- Exercise goal: Beginning with the line that holds "Kantoorartikelen", output every remaining line of the material below exactly, and include none of the pictures.

- Provided data:
○ ○ ○ ○ ○ ○ ○

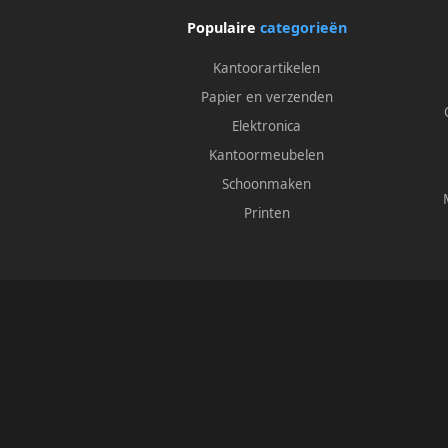
Populaire
categorieën
Kantoorartikelen
Papier en verzenden
Elektronica
Kantoormeubelen
Schoonmaken
Printen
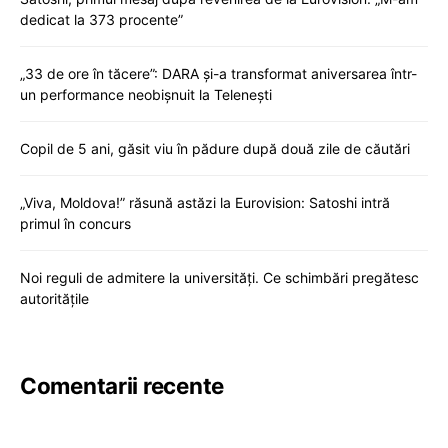
dedicat la 373 procente”
„33 de ore în tăcere”: DARA și-a transformat aniversarea într-
un performance neobișnuit la Telenești
Copil de 5 ani, găsit viu în pădure după două zile de căutări
„Viva, Moldova!” răsună astăzi la Eurovision: Satoshi intră
primul în concurs
Noi reguli de admitere la universități. Ce schimbări pregătesc
autoritățile
Comentarii recente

○ ○ ○ ○ ○ ○ ○

- Exercise output:
Kantoorartikelen
Papier en verzenden
Elektronica
Kantoormeubelen
Schoonmaken
Printen
dedicat la 373 procente”
„33 de ore în tăcere”: DARA și-a transformat aniversarea într-
un performance neobișnuit la Telenești
Copil de 5 ani, găsit viu în pădure după două zile de căutări
„Viva, Moldova!” răsună astăzi la Eurovision: Satoshi intră
primul în concurs
Noi reguli de admitere la universități. Ce schimbări pregătesc
autoritățile
Comentarii recente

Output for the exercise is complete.